W6D Notes (K1KI + K3UA)
by Tom Frenaye, K1KI

YCCC Scuttlebutt #124, August 1996

Each station was set up with a VCR to record the entire contest. WRTC teams were allowed to note any "problem" QSOs during the contest and could correct them during a ten minute period after the contest. If you ran into a problem QSO that was not noted during the contest, it could not be corrected afterwards. In any case, after ten minutes the log had to be given to the judge.

The WRTC log checking team (N6AA and some others) used the 54 WRTC logs, plus 20+ logs from IARU competitors to crunch through the competition logs.

The log comparisons generally turned up two kinds of problems by finding "unique" QSOs (those worked by only one station). The first is where a callsign was copied incorrectly (we had our share). This is where, for example, 25 people worked WA1ABC and one station worked WA1ABD. The second is where a callsign may be OK but no one else worked it, and no others are similar (like our QSO with IK0HBN). Not all of these uniques were deleted from logs - the judges made the final decisions.

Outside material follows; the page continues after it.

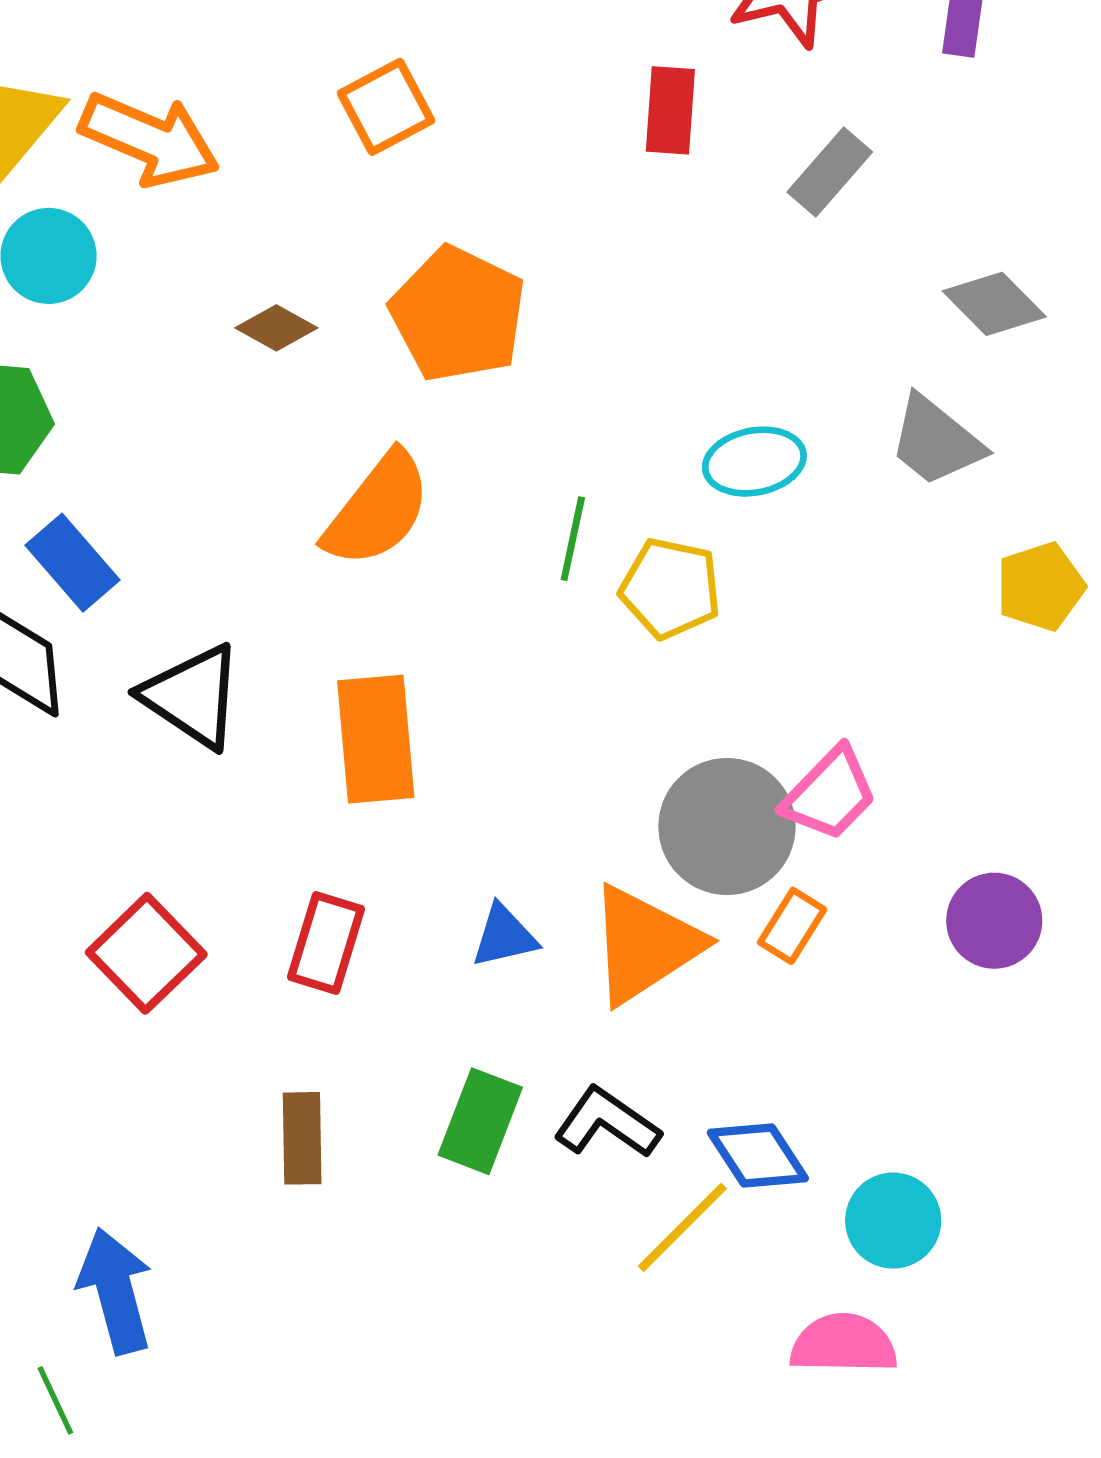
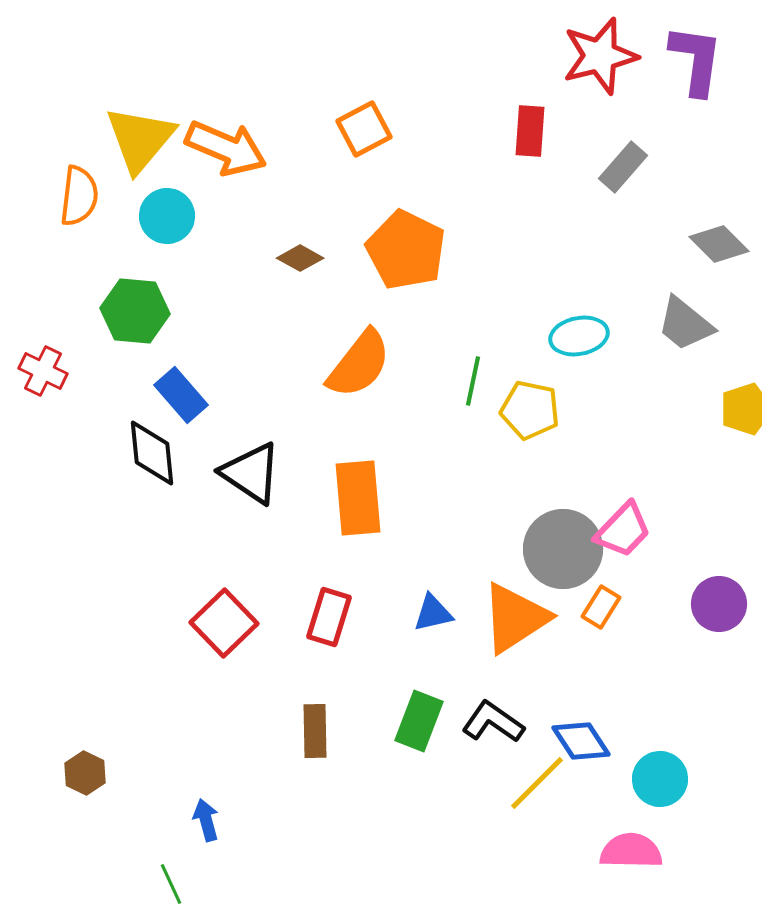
blue arrow: (115, 1291) -> (206, 820), size x0.6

The top ten logs were put through extra scrutiny to make sure the final order was accurate. Our unique rate of 1.6% represents about 35 calls out of the 2173 claimed (i.e. 2138 were matched with other logs!). Correctly copying 10 more QSOs would have meant a swing of about 10K points - enough to move up one spot!

N6AA has a summary sheet for each WRTC entry showing what the unique checking found and which QSOs were deleted. He said it will be available to team leaders, along with the tapes from the VCR. I'm not sure what the arrangements are for getting them for those who didn't get the word in SF (Our tapes have good audio).

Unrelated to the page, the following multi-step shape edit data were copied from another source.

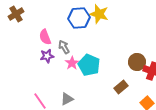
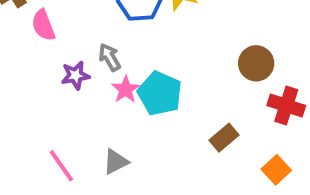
pink semicircle: (45, 37) -> (43, 25), moved
brown circle: (137, 62) -> (256, 63), moved

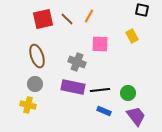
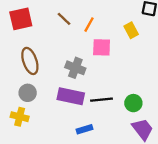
orange line: (89, 16) -> (89, 25), moved
red square: (43, 19) -> (21, 19), moved
yellow rectangle: (132, 36) -> (131, 30), moved
blue rectangle: (104, 111) -> (84, 129), moved, turned -40

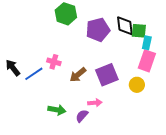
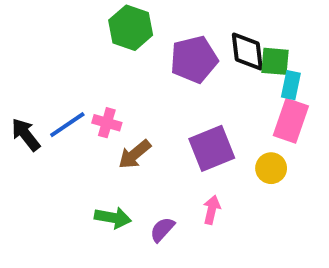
blue line: (34, 74) -> (67, 125), moved
brown arrow: (78, 75) -> (135, 154), moved
pink arrow: (95, 103) -> (212, 210), moved, turned -72

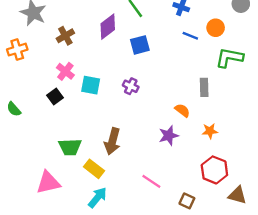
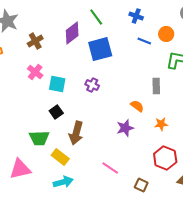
blue square: (140, 45) -> (100, 49), size x1.4
black square: (55, 97) -> (56, 112), moved
cyan arrow: (97, 197) -> (63, 182), turned 36

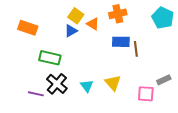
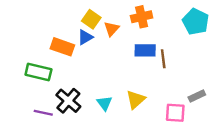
orange triangle: (93, 24) -> (112, 29), turned 40
orange rectangle: (28, 28) -> (62, 47), moved
green rectangle: (50, 58) -> (38, 72), moved
yellow triangle: (113, 83) -> (136, 100), turned 30

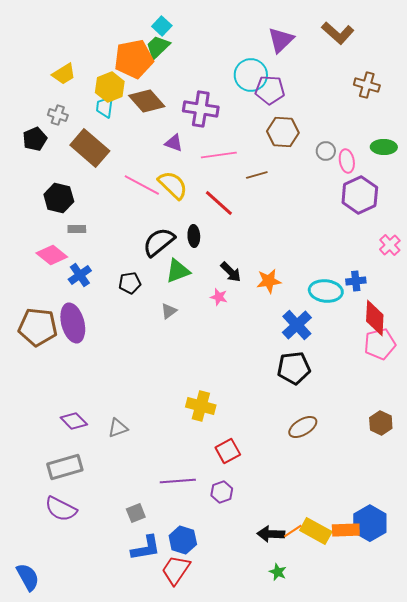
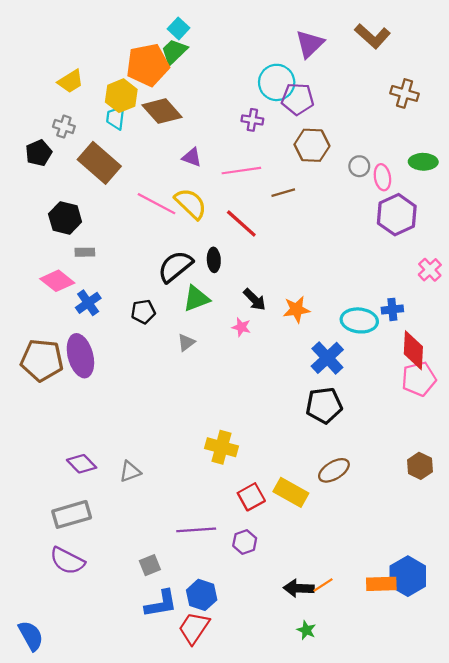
purple cross: (201, 109) -> (252, 120), moved, size x0.6
yellow rectangle: (316, 531) -> (291, 492), moved

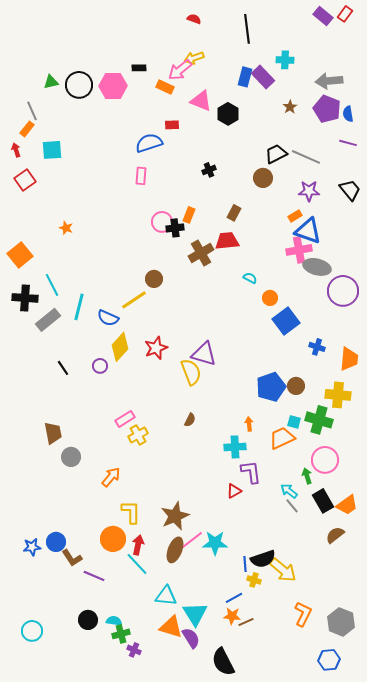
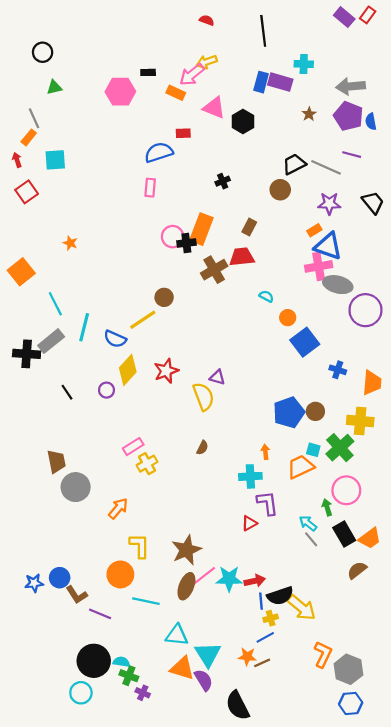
purple rectangle: (263, 77) -> (280, 82), turned -30
black circle: (79, 85) -> (43, 52), moved, size x0.7
purple line: (348, 143) -> (352, 155), moved
orange rectangle: (189, 215) -> (201, 229), size x1.8
black cross: (25, 298) -> (27, 354), moved
purple triangle: (204, 354) -> (217, 377), size x0.6
green cross: (319, 420) -> (340, 448), turned 32
gray circle: (71, 457) -> (76, 487), size x1.4
red arrow: (138, 545) -> (255, 581), moved, turned 66
cyan line: (137, 564) -> (146, 601), turned -35
yellow cross: (254, 580) -> (271, 618), turned -32
blue line: (234, 598) -> (265, 637), moved
black circle: (88, 620) -> (94, 661), size x1.6
gray hexagon: (341, 622) -> (348, 669), moved
cyan circle: (32, 631) -> (81, 693), moved
green cross: (121, 634) -> (129, 676), turned 36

I had a brief look at the sheet for our W6D entry and noticed a few things about the log. We logged AI7AO which probably should have been KI7AO, W7OM in zone 6 instead of 8, VE6RAC instead of RWC. The last two were in our notes for post contest checking. We had them right and corrected them the wrong way...(ugh!).

Because computer controlled band changing with CT/NA/TR software was not permitted, we had trouble getting it right every time we QSYed (or changed modes). I heard that many (most?) stations lost a few QSOs because cross checking didn't find calls on the right band or mode. I noticed that our last QSO (C21NJ with 15 seconds to go) was logged on 40 meters instead of 20 meters but I don't think it was deleted as a unique.

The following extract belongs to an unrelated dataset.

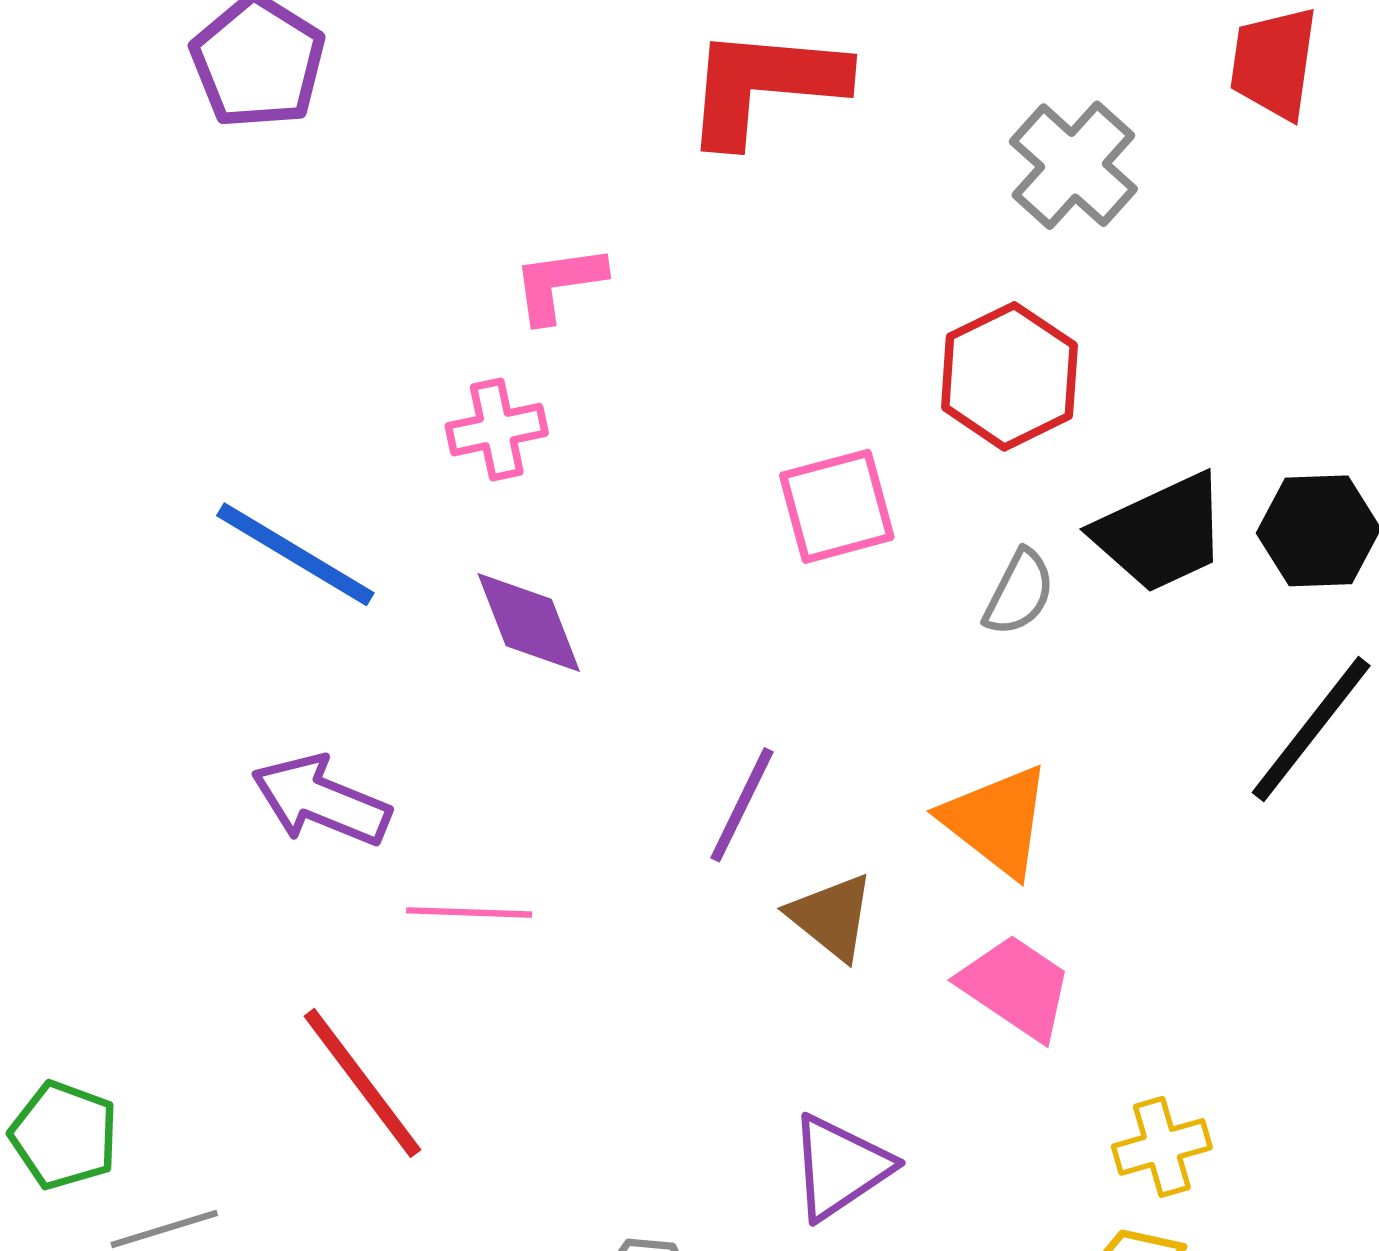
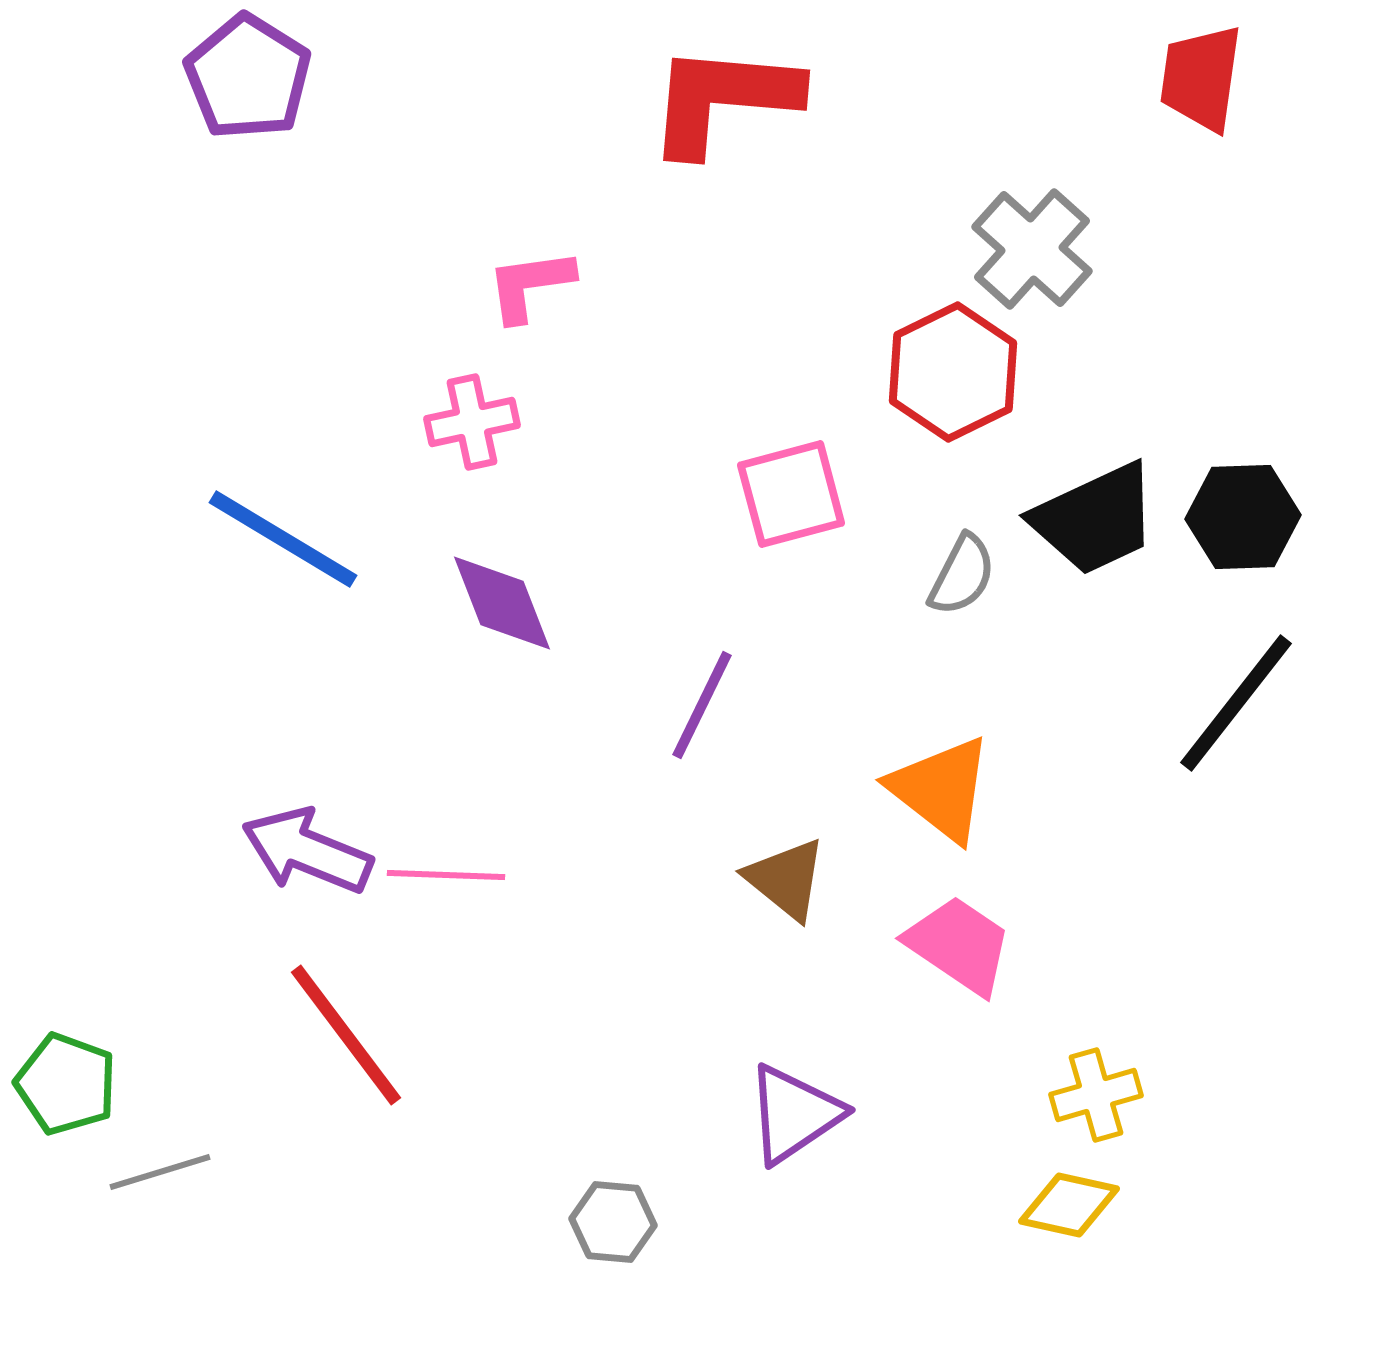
gray cross: (1073, 165) -> (1032, 249), moved
purple arrow: (321, 801) -> (307, 851), moved
purple line: (742, 805) -> (702, 705), moved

Two multipliers were deleted (IK0HBN on 20m and LU3AVA on 10m) because they didn't show up in other logs. I assume the three busted QSOs we made during the contest and filled in with W6D were also deleted.

From what I know about ARRL and CQ log checking, actually deleting unique QSOs without verification is not done - but, a high unique rate is a good indicator that there may be problems to check into. Plans for handling unique QSOs differently by WRTC log checkers was communicated to all teams beforehand.

The log checkers spent even longer than the competitors doing the post-contest work! Everyone seemed very satisified with the care taken to make the results accurate.

Station location: We were at the Palo Alto ARC field day site (W6OTX). This was located in East Palo Alto (drive through a very, very bad neighborhood, then an industrial park, past a really big electric power distribution plant, then a bike path/nature preserve, then to a flat spot next to a boat yard along the bay). This was noted as a "class B" location on the site survey (is that worse than class A?). The nearby salt water should have been a big plus, the tribander a bit worse than TH6/TH7's used elsewhere, the power distribution plant QRN was a minor negative, and the two runs 200' of coax to the antennas appeared to be older than any I own (15 years+?). Most people were hosted in "real" houses, we had a 25+ year old trailer (K3UA sez it was like N2RM's QTH). A special treat was the ants - a scrap of food was surrounded and carried away within minutes. Raid was applied liberally - ants were not a long term problem.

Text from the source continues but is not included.